The probability mass function (PMF), denoted as P(X=x) or p(x), gives the probability that a discrete random variable X will take on a specific value x. It represents the probability assigned to each individual outcome in the sample space.

Deriving the PMF from the CDF: The Key Relationship

The core relationship between the PMF and the CDF lies in the fact that the PMF represents the difference in the CDF between consecutive values. Mathematically, this can be expressed as:

P(X = x) = F(x) - F(x-1)

This formula holds true for all values of x within the range of the discrete random variable. Note that F(x-1) will be zero when x is the smallest possible value of the random variable.

Step-by-Step Guide to Finding the PMF from the CDF:

1. Identify the CDF: You'll need the CDF for the discrete random variable you're working with. This function will typically be given or derived from the problem statement.

2. Determine the Possible Values of X: List all the possible values that the discrete random variable X can take. This is crucial because you will calculate the PMF for each of these values.

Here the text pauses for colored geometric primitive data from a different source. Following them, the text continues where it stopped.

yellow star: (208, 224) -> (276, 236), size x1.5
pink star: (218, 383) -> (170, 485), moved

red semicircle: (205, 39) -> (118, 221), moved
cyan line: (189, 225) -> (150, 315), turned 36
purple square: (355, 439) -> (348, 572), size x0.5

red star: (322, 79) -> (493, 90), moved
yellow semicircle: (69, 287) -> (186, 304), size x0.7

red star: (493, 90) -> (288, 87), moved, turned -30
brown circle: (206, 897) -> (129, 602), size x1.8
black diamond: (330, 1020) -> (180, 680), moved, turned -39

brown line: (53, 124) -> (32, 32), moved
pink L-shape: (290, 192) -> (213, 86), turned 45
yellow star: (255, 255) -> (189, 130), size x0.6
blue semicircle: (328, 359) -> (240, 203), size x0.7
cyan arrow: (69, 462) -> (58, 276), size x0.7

3. Apply the Formula: For each possible value of x, substitute x and (x-1) into the formula: P(X = x) = F(x) - F(x-1). Remember that F(x-1) = 0 when x is the smallest possible value.

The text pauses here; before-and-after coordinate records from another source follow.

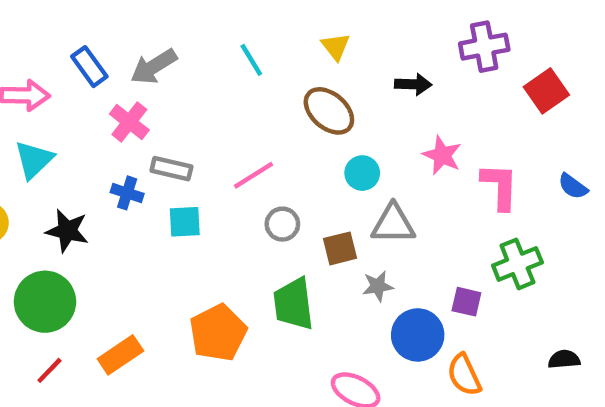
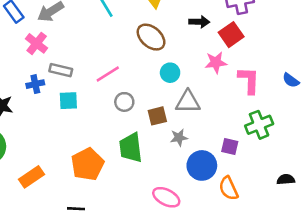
red square: (546, 91) -> (231, 35), moved
pink star: (442, 155) -> (216, 63), turned -30
blue cross: (127, 193) -> (35, 84), turned -30

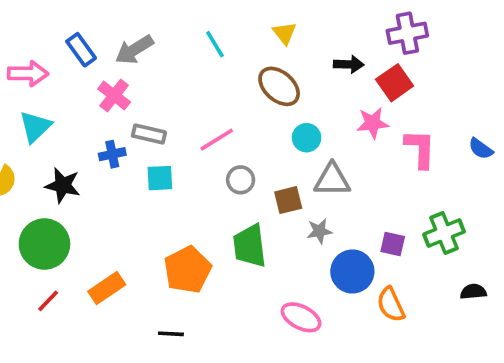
green cross: (259, 125) -> (444, 233), moved

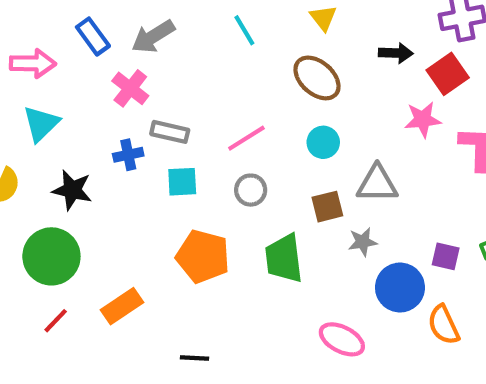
cyan circle: (307, 138) -> (323, 142), moved
gray circle: (241, 180) -> (251, 190), moved
orange pentagon: (187, 270) -> (203, 256), moved, turned -30

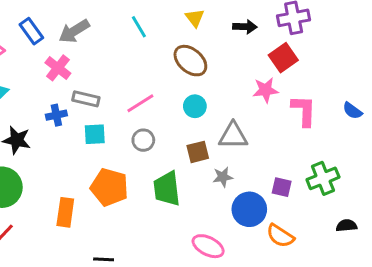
black arrow: (396, 53) -> (245, 27), moved
orange rectangle: (122, 306) -> (65, 212), moved, turned -48
orange semicircle: (444, 325) -> (280, 236), turned -32

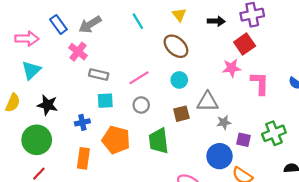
blue cross: (56, 115) -> (82, 122), moved
gray star: (223, 177) -> (224, 122), moved

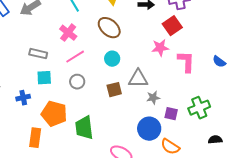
pink cross: (78, 52) -> (68, 33), moved
green trapezoid: (159, 141) -> (84, 128), moved
orange rectangle: (83, 158) -> (35, 138), moved

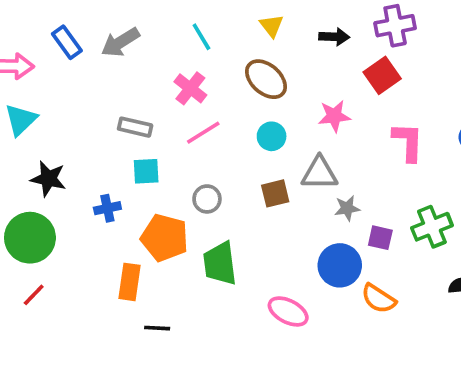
pink star: (160, 48) -> (334, 116), moved
gray circle: (77, 82) -> (207, 199), moved

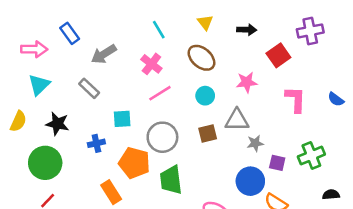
purple cross: (395, 26) -> (310, 31), moved
gray arrow: (120, 42) -> (104, 54), moved
gray rectangle: (135, 127) -> (89, 88), moved, turned 30
gray circle: (207, 199) -> (162, 137), size x1.6
orange rectangle: (130, 282) -> (111, 192), turned -40

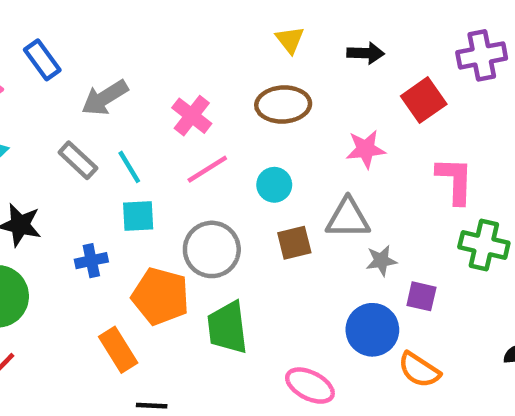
cyan line: (159, 30) -> (129, 167), moved
brown ellipse: (201, 58) -> (283, 104), turned -44
cyan circle: (205, 96) -> (274, 185), moved
green cross: (311, 155) -> (484, 245), moved, turned 35

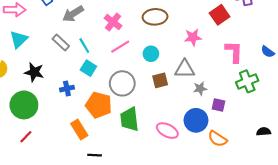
cyan square: (138, 216) -> (88, 68), turned 35
green cross: (484, 245) -> (247, 81), turned -35
pink ellipse: (310, 386) -> (167, 131), moved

4. Verify the Results: The sum of all probabilities in the PMF should always equal 1. This is a crucial check to ensure the accuracy of your calculations. If the sum isn't 1, re-check your work.

Example:

Let's say we have the following CDF for a discrete random variable X:

• F(0) = 0.2
• F(1) = 0.6
• F(2) = 0.9
• F(3) = 1

Now, let's derive the PMF:

• P(X = 0) = F(0) - F(-1) = 0.2 - 0 = 0.2
• P(X = 1) = F(1) - F(0) = 0.6 - 0.2 = 0.4
• P(X = 2) = F(2) - F(1) = 0.9 - 0.6 = 0.3
• P(X = 3) = F(3) - F(2) = 1 - 0.9 = 0.1

Notice that the sum of all probabilities (0.2 + 0.4 + 0.3 + 0.1) equals 1, confirming the accuracy of our calculations. Therefore, we have successfully derived the PMF from the given CDF.

Conclusion:

Finding the PMF from the CDF is a fundamental skill in probability and statistics. By understanding the relationship between these two functions and following the steps outlined above, you can easily transition between them, enabling deeper insights into the behaviour of discrete random variables. Remember to always verify your results to ensure accuracy.